Does the “Risk-based Management Model” for Residual Disease in Patients with High-grade Cervical Intraepithelial Lesions Cause Overtreatment?


  • Mehmet Adıyeke
  • Suna Yıldırım Karaca
  • Sümeyye Ekmekci
  • Muzaffer Sancı

Received Date: 24.02.2022 Accepted Date: 23.06.2022 Med J Bakirkoy 2022;18(3):278-284


This study aimed to determine the residual disease status of high-grade cervical intraepithelial lesion-positive (HSIL) patients with margin positive at first cervical excision.


This study included patients with HSIL-positive surgical margins following cervical excision procedures between March 2015 and August 2020. The patients with normal histopathology results, cervical intraepithelial neoplasia (CIN)1, CIN2-3 with negative surgical margins, and confirmed cervical malignancy were excluded. HSIL in the second cervical excision pathology was accepted as a residual disease. Demographic and clinical characteristics, pathology results and human papilloma virus genotypes of the patients were assessed.


Surgical margin was positive in 354 (21.3%) of 1,656 patients who underwent cervical excision procedures with the indication of HSIL. Computer-based medical records of 330 patients who underwent the second cervical excision procedure from these patients were reviewed and analyzed. Residual disease was diagnosed in 31.3% (31/99) patients whose first cervical biopsy was CIN2 and in 48.4% (112/231) patients with CIN3. Additionally, 3 of the patients with CIN3 had microinvasive cervical cancer in final pathology. In patients with residual disease (≥ CIN2), the rate of CIN3 at first excision, the rate of smokers, and the rate of glandular involvement in the excision specimen was higher (respectively; p=0.04, p=0.01, p=0.03).

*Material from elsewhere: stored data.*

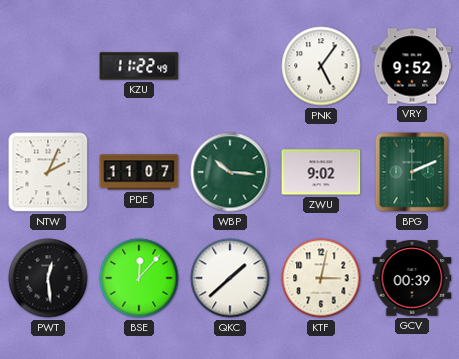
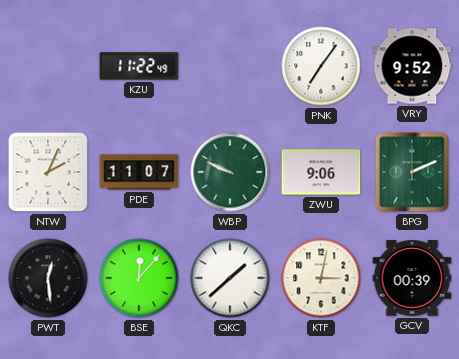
PNK: 5:06 -> 7:06
WBP: 10:16 -> 9:49
ZWU: 9:02 -> 9:06
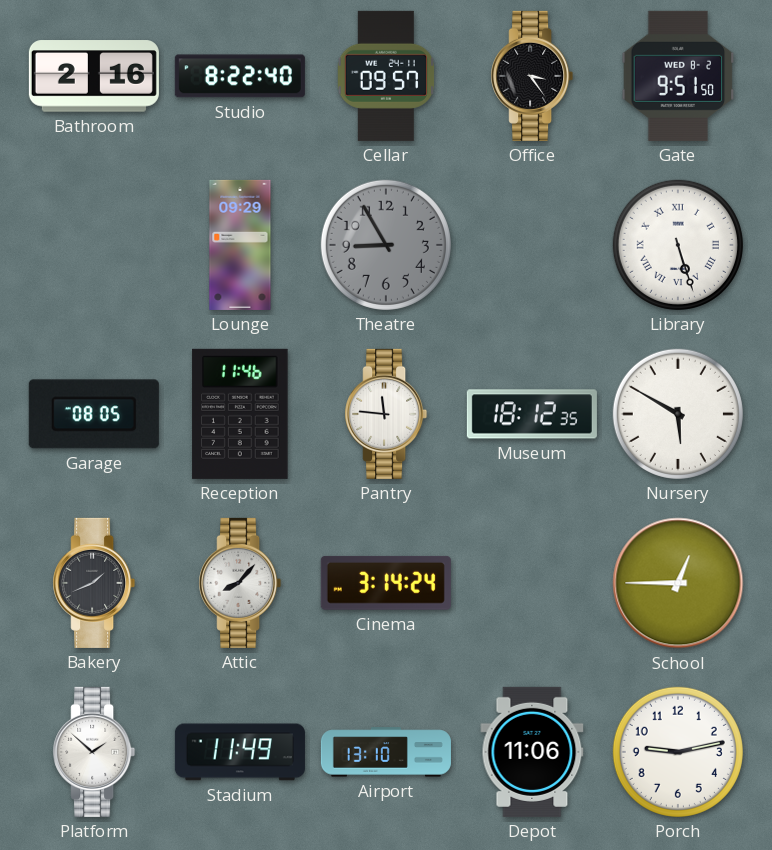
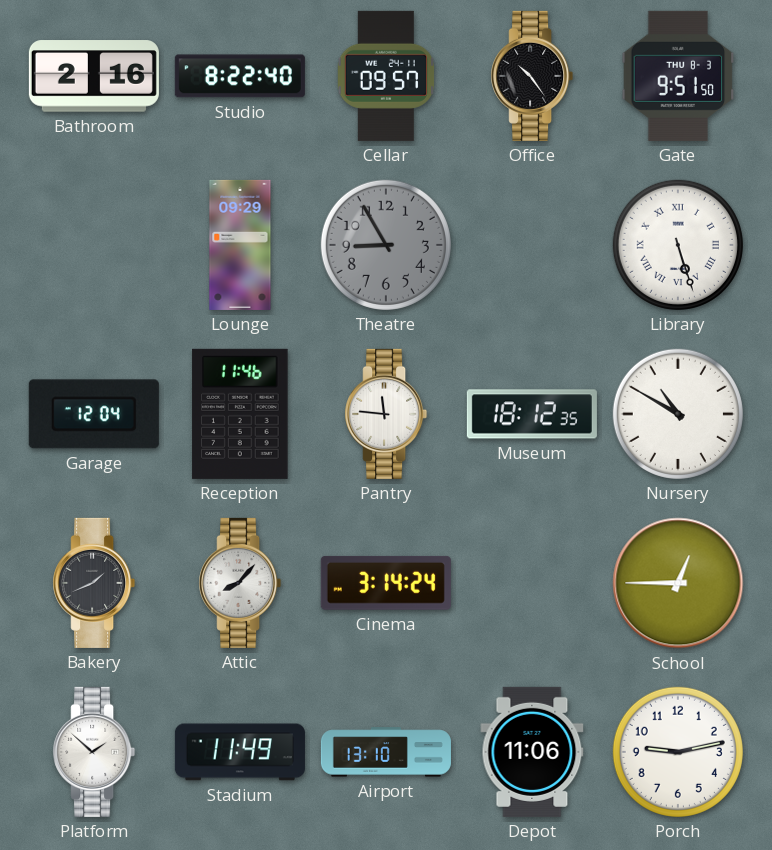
Office: 3:24 -> 10:24
Gate date: WED 8-2 -> THU 8-3
Garage: 08:05 -> 12:04
Nursery: 5:50 -> 10:50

Residual disease high in patients with the first cervical excision histopathology of CIN3, endocervical glandular involvement, and previously or currently smoked. In the disease management of women with CIN3 and positive margins, re-excision rather than follow-up may be a better option.

Keywords: Cervical intraepithelial neoplasia, residuel disease, human papilloma virus


The adoption of risk-based cervical cancer screening programs has significantly reduced the incidence of cervical cancer (1). However, cervical cancer; it is still an important health problem in women without appropriate follow-up and treatment, and women with recurrent or residual disease (2,3). The American Society for Colposcopy and Cervical Pathology (ASCCP) recommends treatment for patients with histologically diagnosed high-grade cervical intraepithelial lesions (HSIL, includes CIN2-3) (1). The most commonly used treatment method is loop electrosurgical excision procedure (LEEP) of the transformation zone or cold knife conization (CKC) (4,5). However, these procedures may not remove the lesions and may result in positive surgical margins (5).

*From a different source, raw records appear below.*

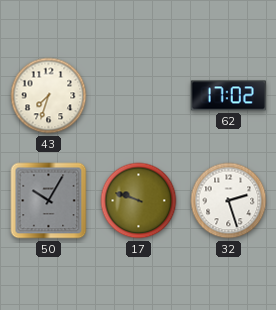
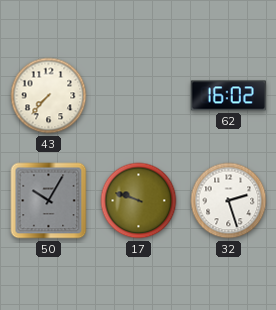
43: 7:33 -> 7:37
62: 17:02 -> 16:02
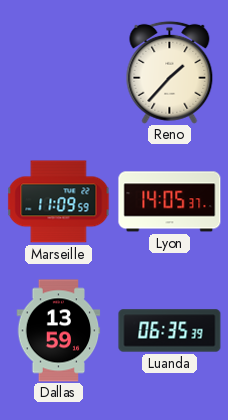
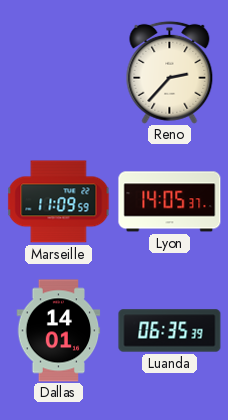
Reno: 1:37 -> 2:37
Dallas: 13:59 -> 14:01
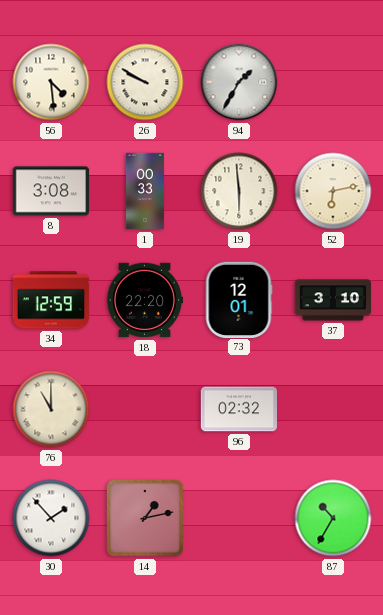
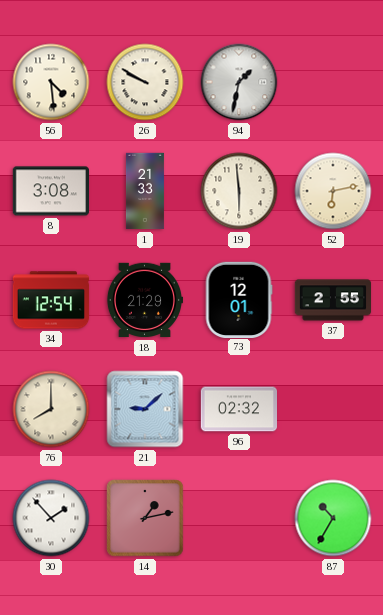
94: 1:35 -> 1:32
1: 00:33 -> 21:33
34: 12:59 -> 12:54
18: 22:20 -> 21:29
37: 3:10 -> 2:55
76: 11:00 -> 8:00
21: none -> 9:08
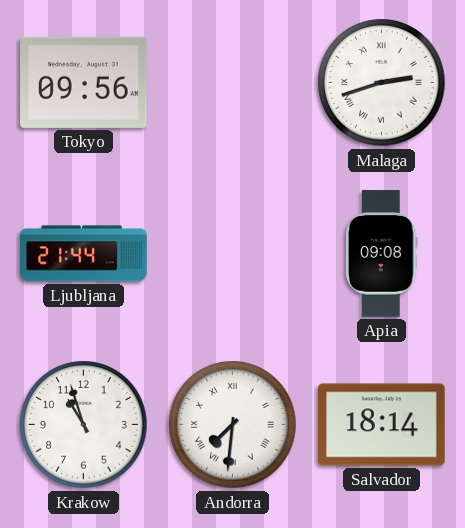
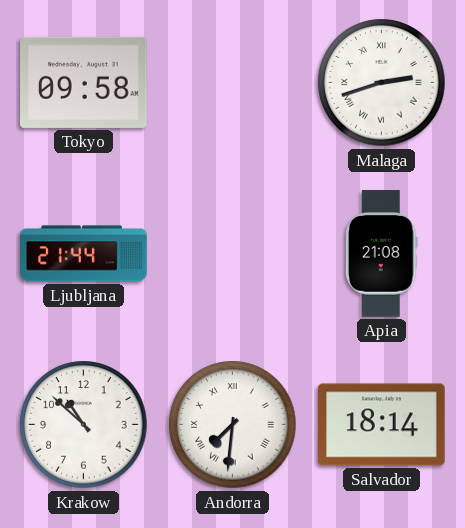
Tokyo: 09:56 -> 09:58
Apia: 09:08 -> 21:08
Krakow: 10:57 -> 10:52
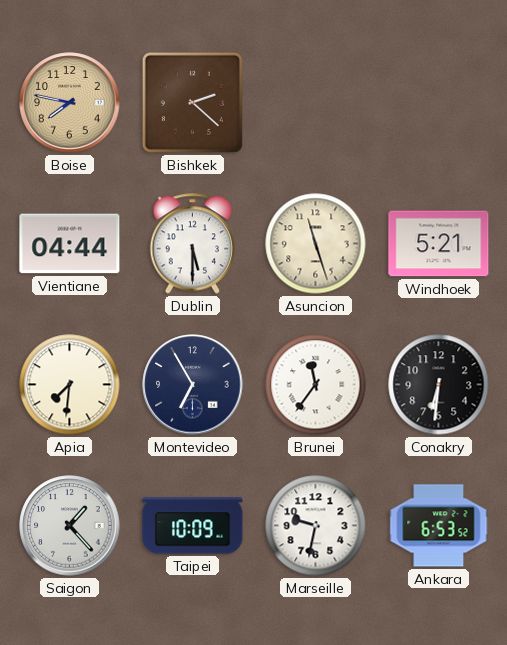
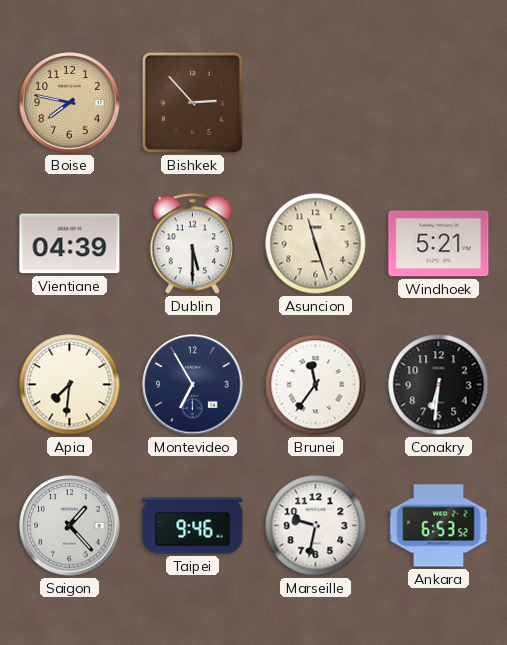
Bishkek: 2:22 -> 2:53
Vientiane: 04:44 -> 04:39
Taipei: 10:09 -> 9:46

In a large population-based study, it was shown that 23% of women had positive surgical margins after cervical excision (6). Even in patients whose lesion is removed, the risk of recurrence of high-grade lesions is higher than in the general population (6). Therefore, the positivity of surgical margins, which is predisposing to residual disease, is a legitimate cause for anxiety for the patient. However, as it is difficult to find a balance between iatrogenic harm and therapeutic efficacy, there has not yet been reached consensus on the further management of these patients (1). Therefore, the management strategy ranges from follow-up cytology to second conization and even hysterectomy (1). While performing cytological follow-up may miss a more severe underlying disease, repeated excisions may cause surgical complications and increased morbidity.

The main question for patients with positive surgical margins is their residual disease status in patients after excision. In this study, we immediately performed a second surgical procedure on patients with positive surgical margins after the first cervical excision. Thus, it determines the baseline residual disease risk in patients with positive surgical margins.

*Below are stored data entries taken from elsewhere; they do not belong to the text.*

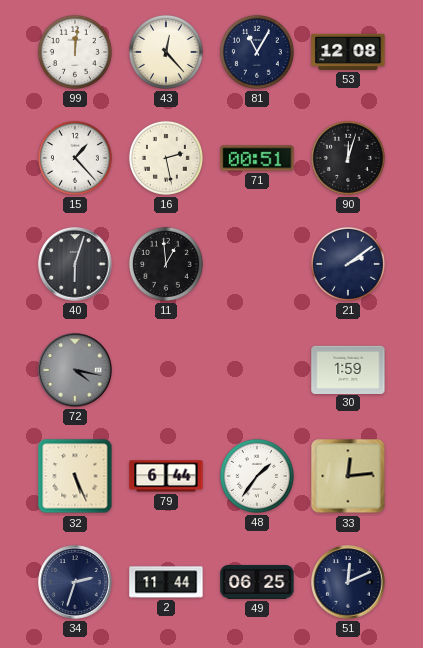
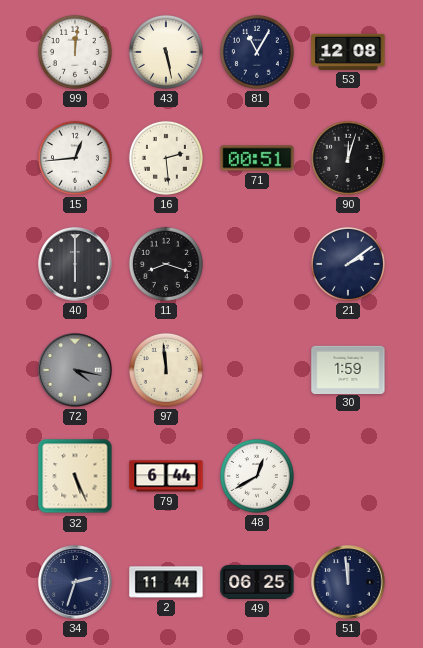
43: 12:23 -> 5:28
15: 1:23 -> 12:44
16: 2:28 -> 2:29
40: 6:03 -> 6:00
11: 12:59 -> 8:18
97: none -> 11:59
48: 1:36 -> 12:40
33: 12:14 -> none
51: 12:11 -> 11:59
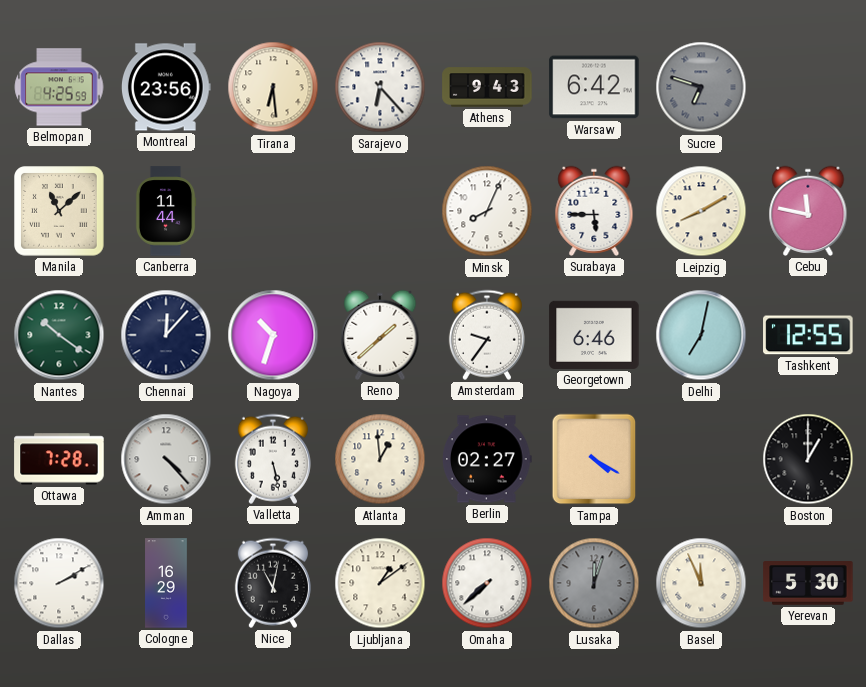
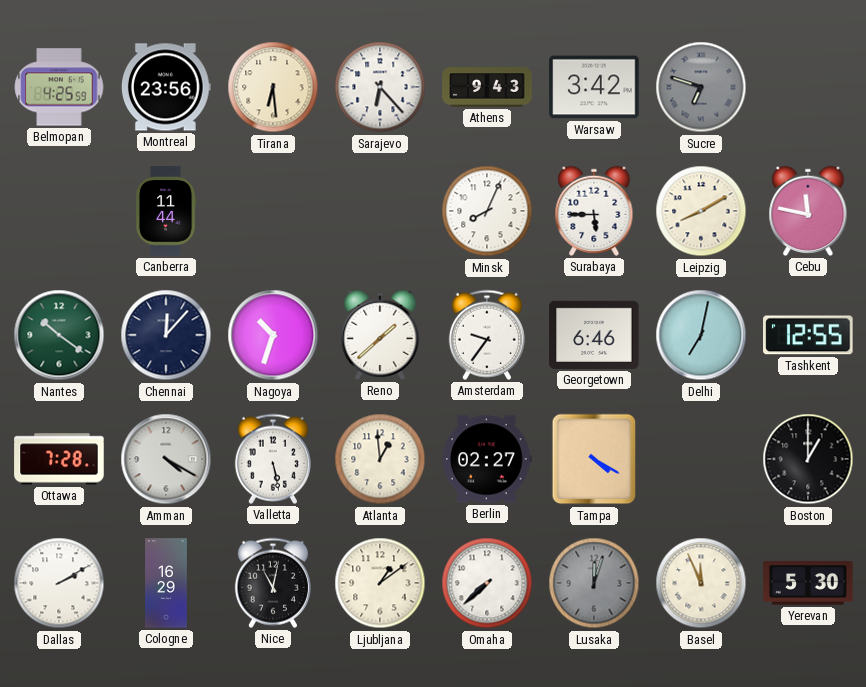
Warsaw: 6:42 -> 3:42
Manila: 11:08 -> none
Amman: 4:23 -> 4:20
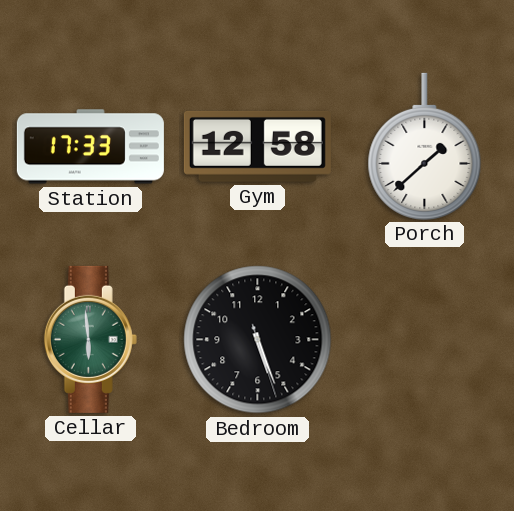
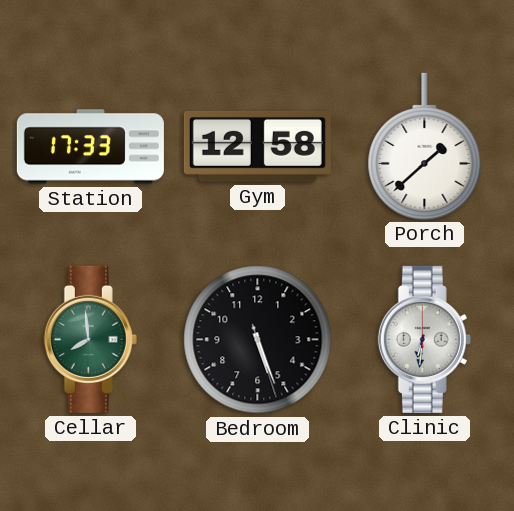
Cellar: 5:59 -> 7:59
Clinic: none -> 6:31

Study Design and Patient Selection

Pathology records of the patients who underwent LEEP or CKC between March 2015-August 2020 were retrospectively screened. CIN2 and 3 cases with performed the second excision procedures due to positive margins were included in the study. Patients with normal histopathology results, CIN1, CIN2-3 with negative surgical margins, and confirmed cervical malignancy were excluded. The study protocol was approved by our institutional review board (University of Health Sciences Turkey, İzmir Tepecik Training and Research Hospital Non-Interventional Research Ethics Committee-decision no: 2021/08-10, date: 16.08.2021). Informed consent could not be obtained from the patients because of the retrospective design of the study.

The surgical margin was positive in 354 (21.3%) of 1,656 patients who underwent cervical excision procedure for HSIL during the study period. Of these patients, the data of 330 patients who underwent a second surgical procedure in our institution and met the inclusion criteria were analyzed.


Initial LEEP and CKC

Preoperative evaluation, including cervical cytology, colposcopy and colposcopy-directed cervical biopsy was underwent in all patients. Schiller test was performed to determine the borders of the excision area before conization. LEEP was performed under local anesthesia and CKC was performed under general anesthesia by residents in the operating room under expert supervision. These procedures were conducted in a standard manner as previously described (7). Conization specimens were marked with a suture at 12 o’lock to locate the lesions. After all, conization, endocervical curettage was performed using a uterine curette (size 0) and the samples were sent separately for histopathological examination. Hemostasis was obtained by electrocoagulation.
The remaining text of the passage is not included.